Consensus.Nomis module

API keys and connecting to NOMIS

Get a NOMIS api key by registering with NOMIS <https://www.nomisweb.co.uk>. When initialising the DownloadFromNomis class, provide the api key as a parameter to the api_key argument. If you need proxies to access the data, provide the information as a dictionary to proxies:

api_key = '02bdlfsjkd3idk32j3jeaasd2'                                # this is an example of an API key
proxies = {'http': your_proxy_address, 'https': your_proxy_address}  # proxy dictionary must follow this pattern. If you only have http proxy, copy it to the https without changing it
nomis = DownloadFromNomis(api_key=api_key, proxies=proxies)
nomis.connect()

Alternatively, you can use the ConfigManager to store API keys:

dotenv_path = Path('.env')
load_dotenv(dotenv_path)
api_key = environ.get("NOMIS_API")
proxy = environ.get("PROXY")

conf = ConfigManager()
conf.save_config({"nomis_api_key": api_key, "proxies.http": proxy, "proxies.https": proxy})

Example usage

from Consensus.Nomis import DownloadFromNomis
from Consensus.ConfigManager import ConfigManager
from dotenv import load_dotenv
from pathlib import Path
from os import environ

# get your API keys and proxy settings from .env file
dotenv_path = Path('.env')  # assuming .env file is in your working directory
load_dotenv(dotenv_path)
api_key = environ.get("NOMIS_API")  # assuming you've saved the API key to a variable called NOMIS_API
proxy = environ.get("PROXY") # assuming you've saved the proxy address to a variable called PROXY

# set up your config.json file - only necessary the first time you use the package
config = {
          "nomis_api_key": api_key,  # the key for NOMIS must be 'nomis_api_key'
          "proxies.http": proxy,  # you may not need to provide anything for proxy
          "proxies.https": proxy  # the http and https proxies can be different if your setup requires it
          }
conf = ConfigManager()
conf.save_config()

# establish connection
nomis = DownloadFromNomis()
nomis.connect()

# print all tables from NOMIS
nomis.print_table_info()

# Get more detailed information about a specific table. Use the string starting with NM_* when selecting a table.
# In this case, we choose TS054 - Tenure from Census 2021:
nomis.detailed_info_for_table('NM_2072_1')  #  TS054 - Tenure

# If you want the data for the whole country:
df_bulk = nomis.bulk_download('NM_2072_1')
print(df_bulk)

# And if you want just an extract for a specific geography, in our case England:
geography = {'geography': ['E92000001']}  # you can extend this list
df_england = nomis.download('NM_2072_1', params=geography)
print(df_england)
class Consensus.Nomis.ConnectToNomis(api_key=None, proxies=None)

Bases: object

Class to connect and retrieve data from the NOMIS API.

api_key

Attribute. NOMIS API key.

Type:

str

proxies

Attribute. HTTP and HTTPS proxy addresses as a dictionary {‘http’: http_addr, ‘https’: https_addr}.

Type:

Dict[str, str]

uid

Attribute. Unique identifier for API calls using the API key.

Type:

str

base_url

Attribute. Base URL for the NOMIS API.

Type:

str

url

Attribute. Complete URL for API requests.

Type:

str

r

Attribute. Response object from API requests.

Type:

requests.Response

config

Attribute. Loaded configuration details from Consensus.config_utils.load_config(), including API key and proxies.

Type:

dict

__init__(api_key=None, proxies=None)

Initialise ConnectToNomis with API key and proxies.

Parameters:
  • api_key (str) – NOMIS API key. Defaults to None, in which case it loads from the config file.

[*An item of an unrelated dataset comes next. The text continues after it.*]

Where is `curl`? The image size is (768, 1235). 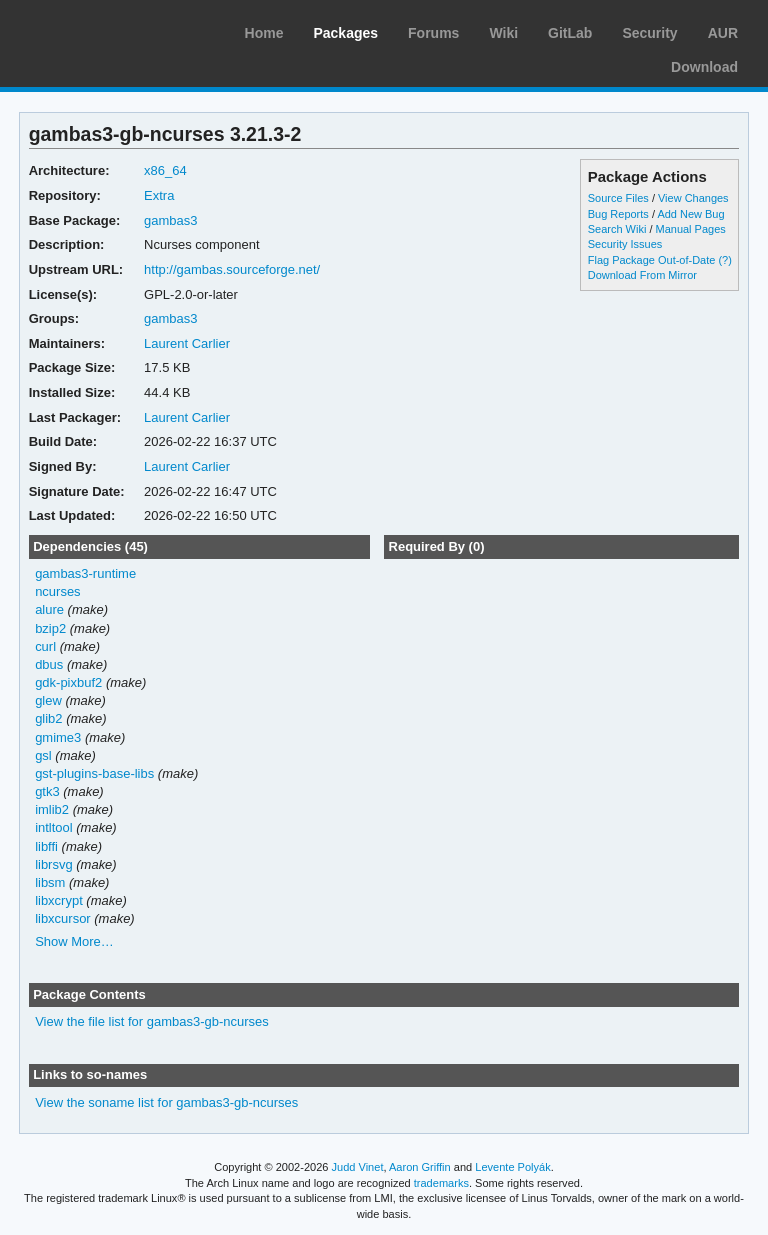
curl is located at coordinates (45, 646).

  • proxies (Dict[str, str]) – Proxy addresses. Defaults to None, in which case it loads from the config file.

Raises:

AssertionError – If no API key is provided or found in the config.

_create_geography_e_code(val)

Create a nine-character GSS code.

Parameters:

val (int) – Value for the GSS code.

Returns:

GSS code in the format ‘Exxxxxxxx’.

Return type:

str

_find_exact_table(table_name)

Find and return the matching table for the given name.

Parameters:

table_name (str) – Name of the table to search for.

Returns:

The matching NOMIS table.

Return type:

Any

_geography_edges(nums)

Find edges in a list of integers to create ranges for geography codes.

Parameters:

nums (List[int]) – List of geographical codes.

Returns:

List of start and end pairs representing ranges.

Return type:

List[Any]

_unpack_geography_list(geographies)

Unpack a list of GSS codes, find edges, and format them for a URL.

Parameters:

geographies (List[str]) – List of geographical codes (as GSS codes).

Returns:

Formatted string for the URL.

Return type:

str

connect(url=None)

Connect to the NOMIS API and fetch table structures.

Parameters:

url (str) – Custom URL for API connection. Defaults to None.

Raises:

KeyError – If proxies are not set and the connection fails without proxies.

Return type:

None

Returns:

None

detailed_info_for_table(table_name)

Print detailed information for a specific table.

Parameters:

table_name (str) – Name of the table to get details for.

Return type:

None

Returns:

None

get_all_tables()

Get all available tables from NOMIS.

Raises:

AssertionError – If the API connection was not successful.

Returns:

List of NOMIS tables.

Return type:

List[Any]

get_table_columns(table_name)

Get the columns of a specific table as a list of tuples.

Parameters:

table_name (str) – Name of the table to get details for.

Returns:

List of tuples of columns and column codes.

Return type:

List[Tuple[str, str]]

print_table_info()

Print brief information for all available tables.

Return type:

None

Returns:

None

url_creator(dataset, params=None, select_columns=None)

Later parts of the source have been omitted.